Each line below needs to be returned exactly. Skip any picture.

......

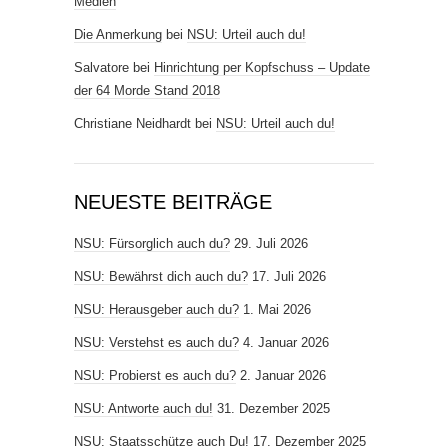
Medien
Die Anmerkung
bei
NSU: Urteil auch du!
Salvatore
bei
Hinrichtung per Kopfschuss – Update
der 64 Morde Stand 2018
Christiane Neidhardt
bei
NSU: Urteil auch du!
NEUESTE BEITRÄGE
NSU: Fürsorglich auch du?
29. Juli 2026
NSU: Bewährst dich auch du?
17. Juli 2026
NSU: Herausgeber auch du?
1. Mai 2026
NSU: Verstehst es auch du?
4. Januar 2026
NSU: Probierst es auch du?
2. Januar 2026
NSU: Antworte auch du!
31. Dezember 2025
NSU: Staatsschütze auch Du!
17. Dezember 2025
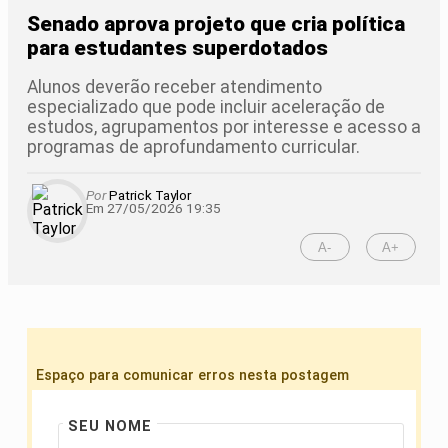
Senado aprova projeto que cria política
para estudantes superdotados
Alunos deverão receber atendimento
especializado que pode incluir aceleração de
estudos, agrupamentos por interesse e acesso a
programas de aprofundamento curricular.
Por
Patrick Taylor
Em 27/05/2026 19:35
A-
A+
Espaço para comunicar erros nesta postagem
SEU NOME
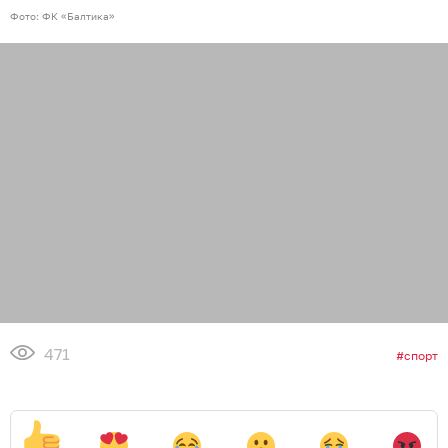
Фото: ФК «Балтика»
471
спорт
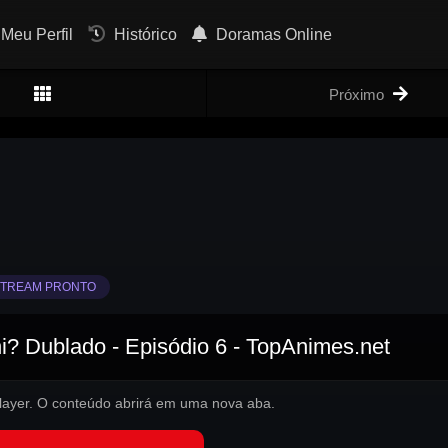
Meu Perfil
Histórico
Doramas Online
Próximo
TREAM PRONTO
i? Dublado - Episódio 6 - TopAnimes.net
 player. O conteúdo abrirá em uma nova aba.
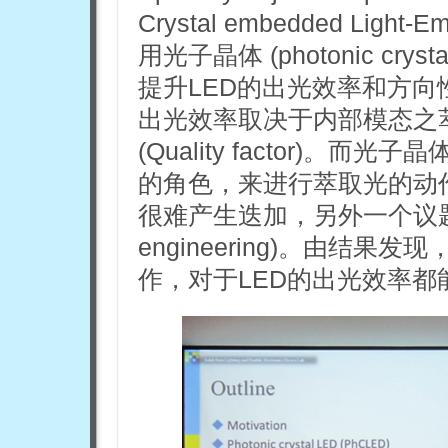
Crystal embedded Ligh
用光子晶体 (photonic cryst
提升LED的出光效率和方向性。
出光效率取决于内部模态之
(Quality factor)
的角色，来进行萃取光的动
很难产生迭加，另外一个议题便
engineering)。由结
作，对于LED的出光效率都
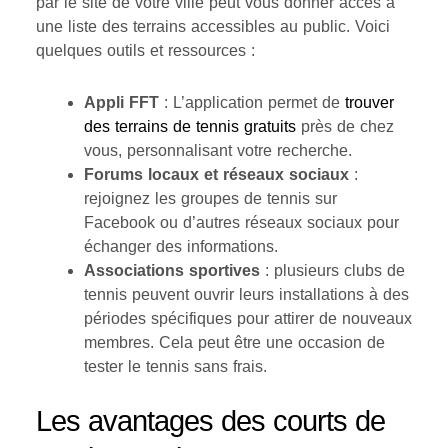
par le site de votre ville peut vous donner accès à
une liste des terrains accessibles au public. Voici
quelques outils et ressources :
Appli FFT
: L’application permet de
trouver
des terrains de tennis gratuits
près de chez
vous, personnalisant votre recherche.
Forums locaux et réseaux sociaux
:
rejoignez les groupes de tennis sur
Facebook ou d’autres réseaux sociaux pour
échanger des informations.
Associations sportives
: plusieurs clubs de
tennis peuvent ouvrir leurs installations à des
périodes spécifiques pour attirer de nouveaux
membres. Cela peut être une occasion de
tester le tennis sans frais.
Les avantages des courts de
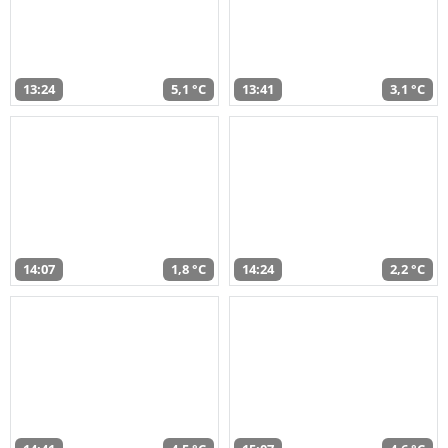
13:24
5,1 °C
13:41
3,1 °C
14:07
1,8 °C
14:24
2,2 °C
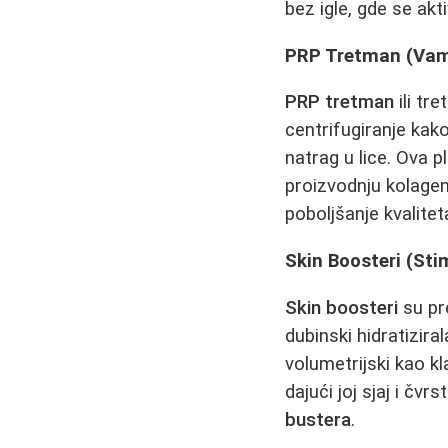
bez igle, gde se a
PRP Tretman (Vamp
PRP tretman
ili tr
centrifugiranje kak
natrag u lice. Ova p
proizvodnju kolagen
poboljšanje kvalitet
Skin Boosteri (Sti
Skin boosteri
su pre
dubinski hidratizir
volumetrijski kao kl
dajući joj sjaj i čvr
bustera
.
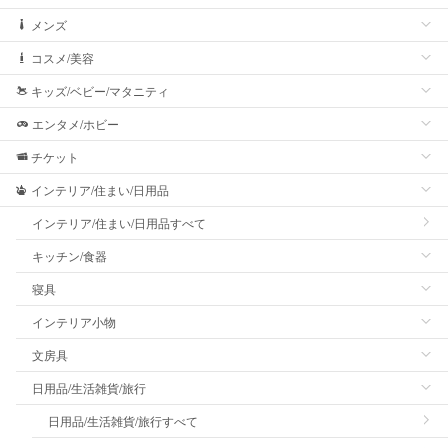
メンズ
コスメ/美容
キッズ/ベビー/マタニティ
エンタメ/ホビー
チケット
インテリア/住まい/日用品
インテリア/住まい/日用品すべて
キッチン/食器
寝具
インテリア小物
文房具
日用品/生活雑貨/旅行
日用品/生活雑貨/旅行すべて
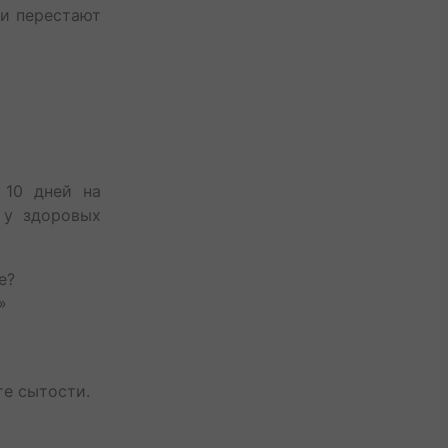
ки перестают
о 10 дней на
 у здоровых
е?
!»
те сытости.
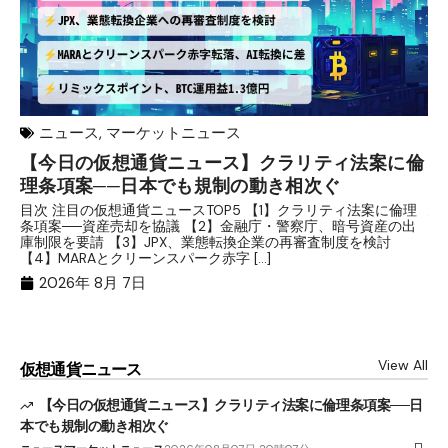
ニュース
,
マーケットニュース
【今日の仮想通貨ニュース】クラリティ法案に倫
リ
理条項案──日本でも規制の動き相次ぐ
下
分
目次 注目の仮想通貨ニュースTOP5 【1】クラリティ法案に倫理
条項案──資産売却を協議 【2】金融庁・警察庁、暗号資産の出
目
庫制限を要請 【3】JPX、業態転換企業の再審査制度を検討
ト
【4】MARAとクリーンスパーク赤字 […]
（
（X
2026年 8月 7日
View All
仮想通貨ニュース
【今日の仮想通貨ニュース】クラリティ法案に倫理条項案──日
本でも規制の動き相次ぐ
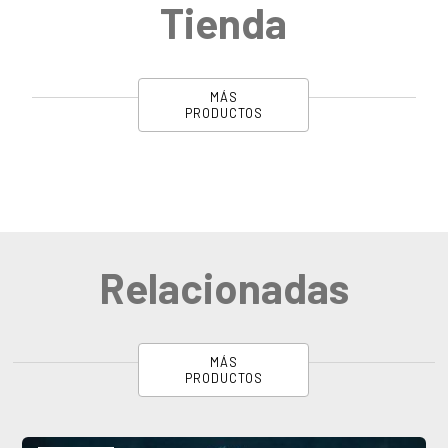
Tienda
MÁS
PRODUCTOS
Relacionadas
MÁS
PRODUCTOS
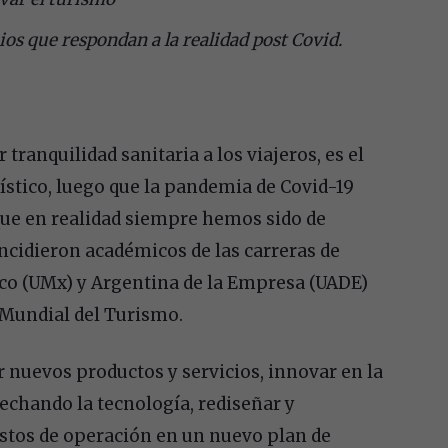
ios que respondan a la realidad post Covid.
tranquilidad sanitaria a los viajeros, es el
rístico, luego que la pandemia de Covid-19
que en realidad siempre hemos sido de
ncidieron académicos de las carreras de
co (UMx) y Argentina de la Empresa (UADE)
 Mundial del Turismo.
 nuevos productos y servicios, innovar en la
echando la tecnología, rediseñar y
astos de operación en un nuevo plan de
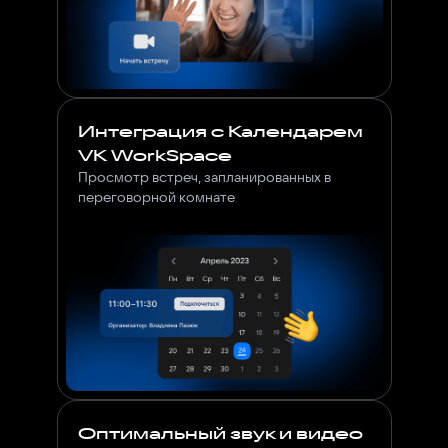
Интеграция с Календарем
VK WorkSpace
Просмотр встреч, запланированных в
переговорной комнате
Оптимальный звук и видео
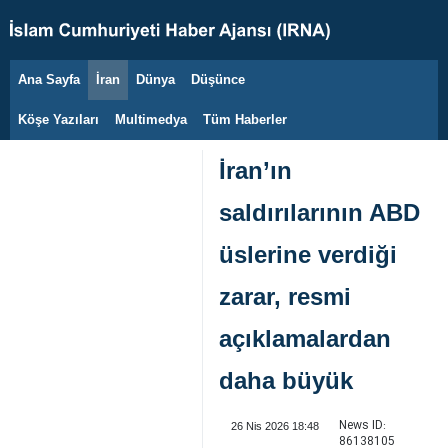
Ana Sayfa
İran
Dünya
Düşünce
7 Ağustos 2026
Köşe Yazıları
Multimedya
Tüm Haberler
İran’ın
saldırılarının ABD
üslerine verdiği
zarar, resmi
açıklamalardan
daha büyük
News ID:
26 Nis 2026 18:48
86138105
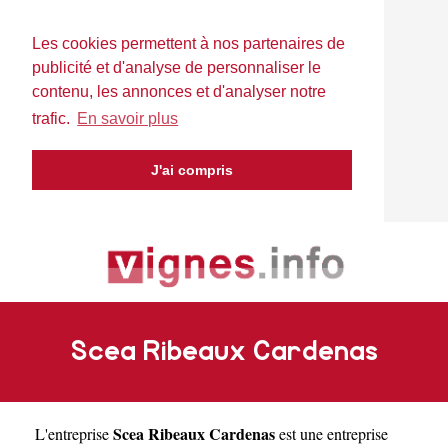
Les cookies permettent à nos partenaires de
publicité et d'analyse de personnaliser le
contenu, les annonces et d'analyser notre
trafic.
En savoir plus
J'ai compris
Scea Ribeaux Cardenas
Scea Ribeaux Cardenas
L'entreprise
est une
entreprise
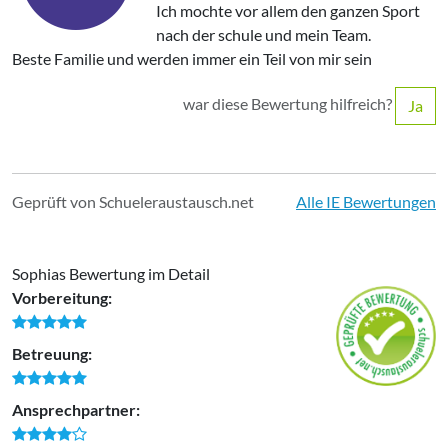
Ich mochte vor allem den ganzen Sport
nach der schule und mein Team.
Beste Familie und werden immer ein Teil von mir sein
war diese Bewertung hilfreich?
Ja
Geprüft von Schueleraustausch.net
Alle IE Bewertungen
Sophias Bewertung im Detail
Vorbereitung:
Betreuung:
Ansprechpartner:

......

> [EXERCISE OUTPUT]
Medien
Die Anmerkung
bei
NSU: Urteil auch du!
Salvatore
bei
Hinrichtung per Kopfschuss – Update
der 64 Morde Stand 2018
Christiane Neidhardt
bei
NSU: Urteil auch du!
NEUESTE BEITRÄGE
NSU: Fürsorglich auch du?
29. Juli 2026
NSU: Bewährst dich auch du?
17. Juli 2026
NSU: Herausgeber auch du?
1. Mai 2026
NSU: Verstehst es auch du?
4. Januar 2026
NSU: Probierst es auch du?
2. Januar 2026
NSU: Antworte auch du!
31. Dezember 2025
NSU: Staatsschütze auch Du!
17. Dezember 2025
Senado aprova projeto que cria política
para estudantes superdotados
Alunos deverão receber atendimento
especializado que pode incluir aceleração de
estudos, agrupamentos por interesse e acesso a
programas de aprofundamento curricular.
Por
Patrick Taylor
Em 27/05/2026 19:35
A-
A+
Espaço para comunicar erros nesta postagem
SEU NOME
Фото: ФК «Балтика»
471
спорт
Meu Perfil
Histórico
Doramas Online
Próximo
TREAM PRONTO
i? Dublado - Episódio 6 - TopAnimes.net
 player. O conteúdo abrirá em uma nova aba.
Crystal embedded Ligh
用光子晶体 (photonic cryst
提升LED的出光效率和方向性。
出光效率取决于内部模态之
(Quality factor)
的角色，来进行萃取光的动
很难产生迭加，另外一个议题便
engineering)。由结
作，对于LED的出光效率都
par le site de votre ville peut vous donner accès à
une liste des terrains accessibles au public. Voici
quelques outils et ressources :
Appli FFT
: L’application permet de
trouver
des terrains de tennis gratuits
près de chez
vous, personnalisant votre recherche.
Forums locaux et réseaux sociaux
:
rejoignez les groupes de tennis sur
Facebook ou d’autres réseaux sociaux pour
échanger des informations.
Associations sportives
: plusieurs clubs de
tennis peuvent ouvrir leurs installations à des
périodes spécifiques pour attirer de nouveaux
membres. Cela peut être une occasion de
tester le tennis sans frais.
Les avantages des courts de
13:24
5,1 °C
13:41
3,1 °C
14:07
1,8 °C
14:24
2,2 °C
bez igle, gde se a
PRP Tretman (Vamp
PRP tretman
ili tr
centrifugiranje kak
natrag u lice. Ova p
proizvodnju kolagen
poboljšanje kvalitet
Skin Boosteri (Sti
Skin boosteri
su pre
dubinski hidratizir
volumetrijski kao kl
dajući joj sjaj i čvr
bustera
.
メンズ
コスメ/美容
キッズ/ベビー/マタニティ
エンタメ/ホビー
チケット
インテリア/住まい/日用品
インテリア/住まい/日用品すべて
キッチン/食器
寝具
インテリア小物
文房具
日用品/生活雑貨/旅行
日用品/生活雑貨/旅行すべて
ки перестают
о 10 дней на
 у здоровых
е?
!»
те сытости.
ニュース
,
マーケットニュース
【今日の仮想通貨ニュース】クラリティ法案に倫
リ
理条項案──日本でも規制の動き相次ぐ
下
分
目次 注目の仮想通貨ニュースTOP5 【1】クラリティ法案に倫理
条項案──資産売却を協議 【2】金融庁・警察庁、暗号資産の出
目
庫制限を要請 【3】JPX、業態転換企業の再審査制度を検討
ト
【4】MARAとクリーンスパーク赤字 […]
（
（X
2026年 8月 7日
View All
仮想通貨ニュース
【今日の仮想通貨ニュース】クラリティ法案に倫理条項案──日
本でも規制の動き相次ぐ
Tienda
MÁS
PRODUCTOS
Relacionadas
MÁS
PRODUCTOS
ios que respondan a la realidad post Covid.
tranquilidad sanitaria a los viajeros, es el
rístico, luego que la pandemia de Covid-19
que en realidad siempre hemos sido de
ncidieron académicos de las carreras de
co (UMx) y Argentina de la Empresa (UADE)
 Mundial del Turismo.
 nuevos productos y servicios, innovar en la
echando la tecnología, rediseñar y
astos de operación en un nuevo plan de
Интеграция с Календарем
VK WorkSpace
Просмотр встреч, запланированных в
переговорной комнате
Оптимальный звук и видео
Ana Sayfa
İran
Dünya
Düşünce
7 Ağustos 2026
Köşe Yazıları
Multimedya
Tüm Haberler
İran’ın
saldırılarının ABD
üslerine verdiği
zarar, resmi
açıklamalardan
daha büyük
News ID:
26 Nis 2026 18:48
86138105
Les cookies permettent à nos partenaires de
publicité et d'analyse de personnaliser le
contenu, les annonces et d'analyser notre
trafic.
En savoir plus
J'ai compris
Scea Ribeaux Cardenas
Scea Ribeaux Cardenas
L'entreprise
est une
entreprise
Ich mochte vor allem den ganzen Sport
nach der schule und mein Team.
Beste Familie und werden immer ein Teil von mir sein
war diese Bewertung hilfreich?
Ja
Geprüft von Schueleraustausch.net
Alle IE Bewertungen
Sophias Bewertung im Detail
Vorbereitung:
Betreuung:
Ansprechpartner:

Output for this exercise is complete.